*** Data provided ***

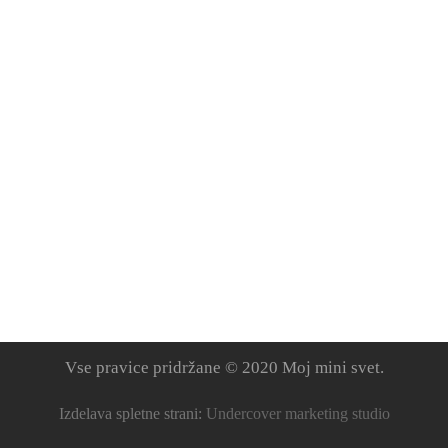
Vse pravice pridržane © 2020 Moj mini svet.
Izdelava spletne strani:
Undercover marketing studio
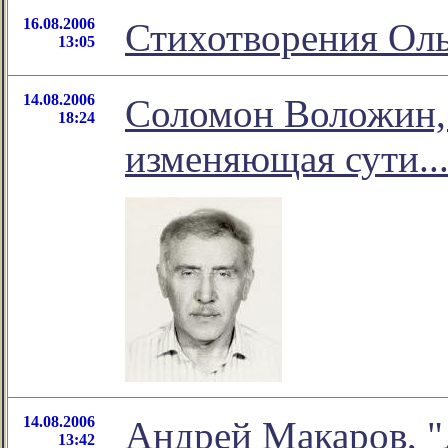
16.08.2006
Стихотворения Оль
13:05
14.08.2006
Соломон Воложин, 
18:24
изменяющая сути...
14.08.2006
Андрей Макаров, "
13:42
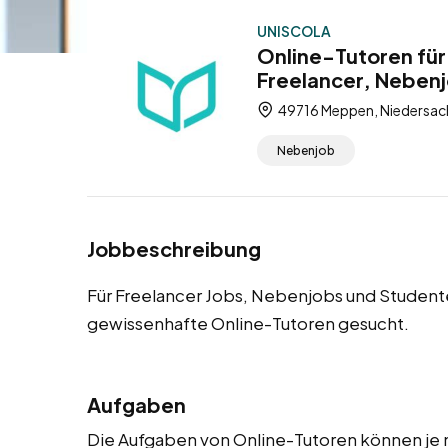
UNISCOLA
Online-Tutoren fü
Freelancer, Neben
49716 Meppen, Niedersac
Nebenjob
Jobbeschreibung
Für Freelancer Jobs, Nebenjobs und Studen
gewissenhafte Online-Tutoren gesucht.
Aufgaben
Die Aufgaben von Online-Tutoren können je n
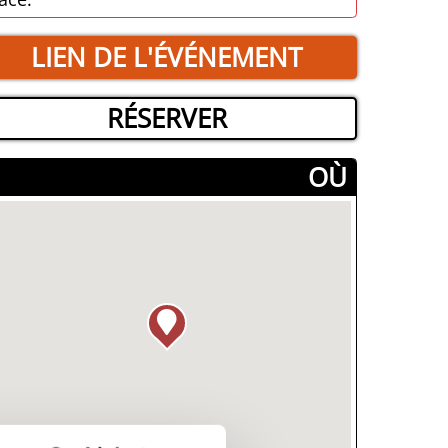
LIEN DE L'ÉVÉNEMENT
RÉSERVER
­OÙ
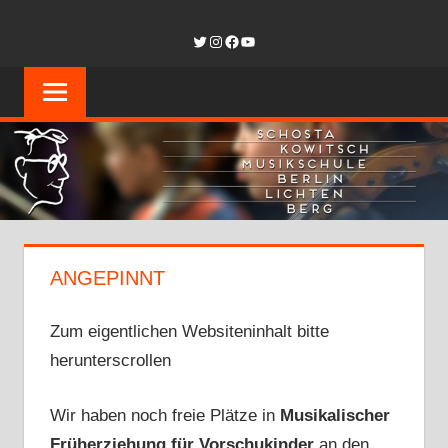
Zum
SCHOSTAKOW
Twitter
Instagram
Facebook
YouTube
Inhalt
springen
MUSIKSCHUL
BERLIN-
LICHTENBER
ANGEPINNT
Zum eigentlichen Websiteninhalt bitte
herunterscrollen
Wir haben noch freie Plätze in
Musikalischer
Früherziehung für Vorschukinder
an den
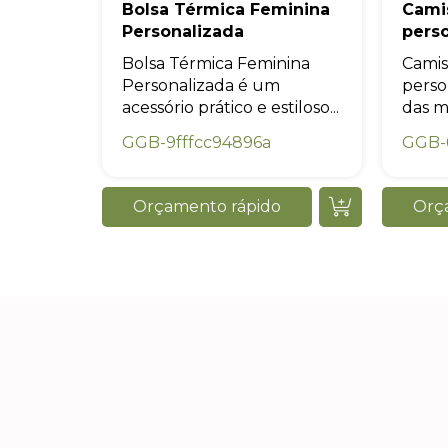
Bolsa Térmica Feminina
Cami
Personalizada
pers
Bolsa Térmica Feminina
Camis
Personalizada é um
perso
acessório prático e estiloso...
das ma
GGB-9fffcc94896a
GGB-
Orçamento rápido
Orç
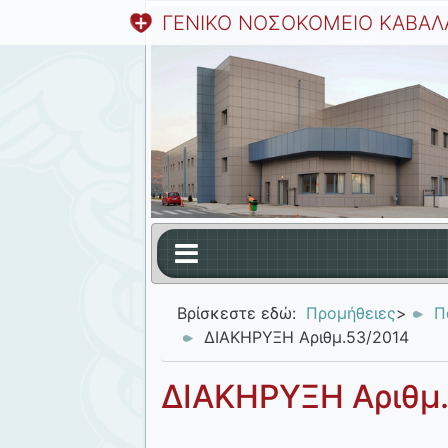
ΓΕΝΙΚΟ ΝΟΣΟΚΟΜΕΙΟ ΚΑΒΑΛ
Βρίσκεστε εδώ:
Προμήθειες
>
Π
ΔΙΑΚΗΡΥΞΗ Αριθμ.53/2014
ΔΙΑΚΗΡΥΞΗ Αριθμ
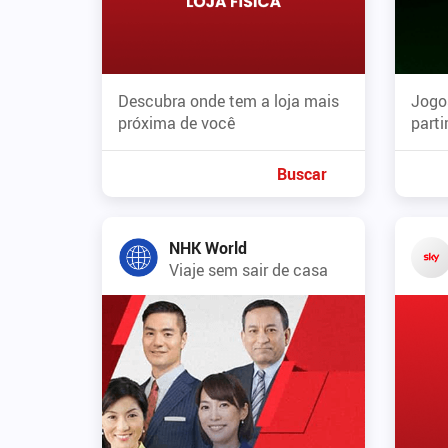
Descubra onde tem a loja mais
Jogos
próxima de você
parti
Buscar
NHK World
Viaje sem sair de casa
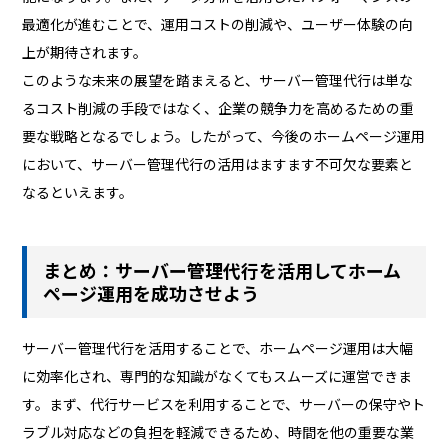
最適化が進むことで、運用コストの削減や、ユーザー体験の向
上が期待されます。
このような未来の展望を踏まえると、サーバー管理代行は単な
るコスト削減の手段ではなく、企業の競争力を高めるための重
要な戦略となるでしょう。したがって、今後のホームページ運用
において、サーバー管理代行の活用はますます不可欠な要素と
なるといえます。
まとめ：サーバー管理代行を活用してホーム
ページ運用を成功させよう
サーバー管理代行を活用することで、ホームページ運用は大幅
に効率化され、専門的な知識がなくてもスムーズに運営できま
す。まず、代行サービスを利用することで、サーバーの保守やト
ラブル対応などの負担を軽減できるため、時間を他の重要な業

*** End of Data provided ***

▶ _Work instructions_: Once the pictures are set aside, write out the entries verbatim.

▶ _Result of the exercise_:
Vse pravice pridržane © 2020 Moj mini svet.
Izdelava spletne strani:
Undercover marketing studio
16.08.2006
Стихотворения Оль
13:05
14.08.2006
Соломон Воложин, 
18:24
изменяющая сути...
14.08.2006
Андрей Макаров, "
13:42
UNISCOLA
Online-Tutoren fü
Freelancer, Neben
49716 Meppen, Niedersac
Nebenjob
Jobbeschreibung
Für Freelancer Jobs, Nebenjobs und Studen
gewissenhafte Online-Tutoren gesucht.
Aufgaben
Die Aufgaben von Online-Tutoren können je n
LIEN DE L'ÉVÉNEMENT
RÉSERVER
­OÙ
Zum
SCHOSTAKOW
Twitter
Instagram
Facebook
YouTube
Inhalt
springen
MUSIKSCHUL
BERLIN-
LICHTENBER
ANGEPINNT
Zum eigentlichen Websiteninhalt bitte
herunterscrollen
Wir haben noch freie Plätze in
Musikalischer
Früherziehung für Vorschukinder
an den
Bolsa Térmica Feminina
Cami
Personalizada
pers
Bolsa Térmica Feminina
Camis
Personalizada é um
perso
acessório prático e estiloso...
das ma
GGB-9fffcc94896a
GGB-
Orçamento rápido
Orç
ΓΕΝΙΚΟ ΝΟΣΟΚΟΜΕΙΟ ΚΑΒΑΛ
Βρίσκεστε εδώ:
Προμήθειες
>
Π
ΔΙΑΚΗΡΥΞΗ Αριθμ.53/2014
ΔΙΑΚΗΡΥΞΗ Αριθμ
Descubra onde tem a loja mais
Jogos
próxima de você
parti
Buscar
NHK World
Viaje sem sair de casa
最適化が進むことで、運用コストの削減や、ユーザー体験の向
上が期待されます。
このような未来の展望を踏まえると、サーバー管理代行は単な
るコスト削減の手段ではなく、企業の競争力を高めるための重
要な戦略となるでしょう。したがって、今後のホームページ運用
において、サーバー管理代行の活用はますます不可欠な要素と
なるといえます。
まとめ：サーバー管理代行を活用してホーム
ページ運用を成功させよう
サーバー管理代行を活用することで、ホームページ運用は大幅
に効率化され、専門的な知識がなくてもスムーズに運営できま
す。まず、代行サービスを利用することで、サーバーの保守やト
ラブル対応などの負担を軽減できるため、時間を他の重要な業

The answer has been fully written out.